Сезанн-Сазонов, Паша-Поль! Улёт!..

Мы выпьем. Он покажет мне блокнот,

в рисунках там – ни подписи, ни даты…

А завтра, знаю, он блокнот сожжёт.

А были в нём – рассветы и закаты…

 

 

* * *

 

Уже непросто (ясно мне)

быть, словно в праздники,

с друзьями на одной волне!

Все волны – разные…

 

И мне ли ставить то в вину?

Мне – лишь отчаяться:

волна заходит на волну –

шторм получается.

 

И снова – «с чистого листа».

Шторм словно дразнится…

Кого мне первого спасать?

Какая разница?..

 

Я крик бросаю в тишину

плюс имя-отчество:

«Услышьте же мою волну –

и шторм закончится!»

 

А шторм – всё больше и страшней;

штиль – вряд ли вскорости…

Я понимаю про друзей:

всё дело – в возрасте.

 

Ах, «волны памяти моей»!

И там, над буднями,

мы – не «похо́жи на людей»,

а просто – лю́ди мы.

 

Шторм!.. Не сдадимся ни за что!

Я это ви́жу ведь!..

Уже в двенадцать баллов шторм.

Друзья! Мы выживем?..

 

 

Из диалога артиста С. с артистом Н.

в буфете провинциального театра

 

Ну, наливай!.. Ты всё же молодец,

ты на собранье правду-матку выдал!..

Но ты не думай, что уже конец…

Я та́к тебе скажу, пока не выпил:

 

свою судьбу то зля, то веселя, –

не испугайся, вдруг уткнувшись в стену,

сойти со сцены, чтоб начать с нуля,

дабы потом опять взойти на сцену

 

и – заново, и – смело, и – вперёд,

пусть даже труд твой будет не оценен

(столица лихо званья раздаёт,

но ты ж не ради званий служишь сцене?!).

 

Не унывай! Оно везде – зверьё!..

А худсовет – вообще искусства мимо.

А прима наша… Плюнь ты на неё,

прости её: ведь дура, хоть и прима!

 

Ну, сдрейфил… Ну, немножечко устал…

Ну, с «главным» встрял – и упустил возможность…

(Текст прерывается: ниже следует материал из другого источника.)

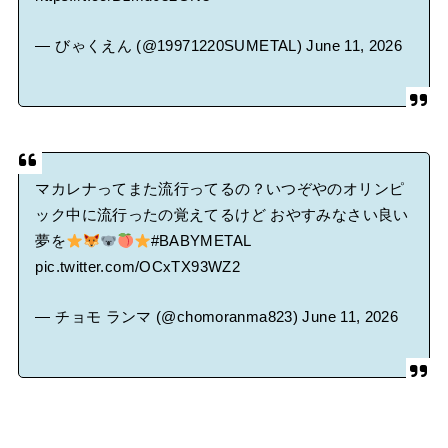
— びゃくえん (@19971220SUMETAL)
June 11, 2026
マカレナってまた流行ってるの？いつぞやのオリンピ
ック中に流行ったの覚えてるけど おやすみなさい良い
夢を
#BABYMETAL
pic.twitter.com/OCxTX93WZ2
— チョモ ランマ (@chomoranma823)
June 11, 2026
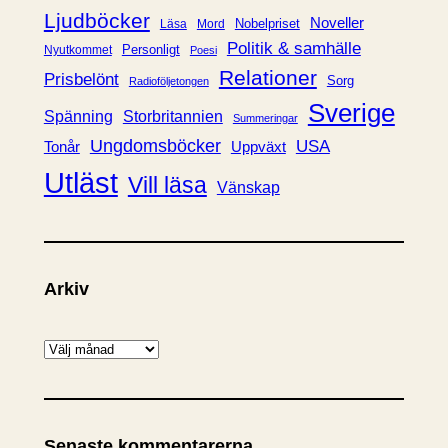
Ljudböcker
Noveller
Nobelpriset
Läsa
Mord
Politik & samhälle
Personligt
Nyutkommet
Poesi
Relationer
Prisbelönt
Sorg
Radioföljetongen
Sverige
Spänning
Storbritannien
Summeringar
Ungdomsböcker
USA
Uppväxt
Tonår
Utläst
Vill läsa
Vänskap
Arkiv
A
r
k
i
Senaste kommentarerna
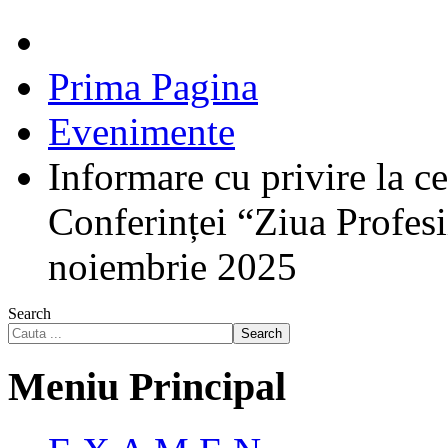
Prima Pagina
Evenimente
Informare cu privire la ce
Conferinței “Ziua Profesi
noiembrie 2025
Search
Search
Meniu Principal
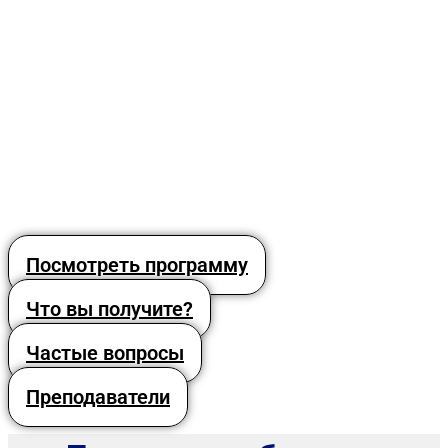
Посмотреть программу
Что вы получите?
Частые вопросы
Преподаватели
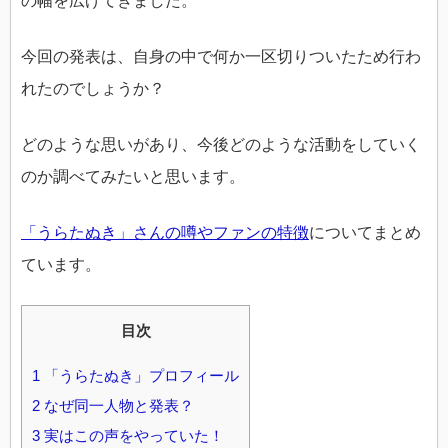
の幅を広げてきました。
今回の発表は、自身の中で何か一区切りついたため行わ
れたのでしょうか？
どのような思いがあり、今後どのような活動をしていく
のか調べてみたいと思います。
「うらたぬき」さんの噂やファンの特徴
についてまとめ
ています。
目次
1
「うらたぬき」プロフィール
2
なぜ同一人物と発表？
3
実はこの声をやっていた！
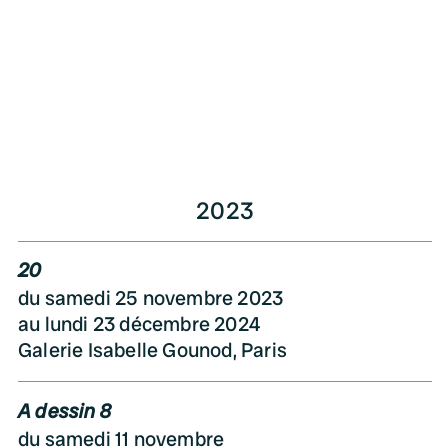
2023
20
du samedi 25 novembre 2023
au lundi 23 décembre 2024
Galerie Isabelle Gounod, Paris
A dessin 8
du samedi 11 novembre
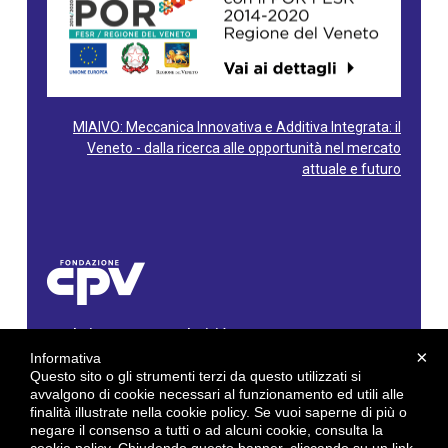
MIAIVO: Meccanica Innovativa e Additiva Integrata: il
Veneto - dalla ricerca alle opportunità nel mercato
attuale e futuro
Fondazione Centro Produttività Veneto
Via Gioacchino Rossini, 60 - 36100 Vicenza - Italy
×
Informativa
Tel. 0444/960500 - Fax 0444/1932220
Questo sito o gli strumenti terzi da questo utilizzati si
C.F. e P. IVA: 02429800242
avvalgono di cookie necessari al funzionamento ed utili alle
finalità illustrate nella cookie policy. Se vuoi saperne di più o
E-mail:
info@cpv.org
negare il consenso a tutti o ad alcuni cookie, consulta la
E-mail certificata PEC:
pec.cpv@legalmail.it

Вот только то, что за спиной полста́, –

пожалуй что единственная сложность.

 

Давай! За то, что «вертится Земля»,

за то, чтобы себе мы знали цену

и не боялись начинать с нуля,

чтобы потом опять взойти на сцену!

 

Всё! Чокнулись! И чтоб ушла печаль!

Ты что зави́с, как Гамлет над вопросом?..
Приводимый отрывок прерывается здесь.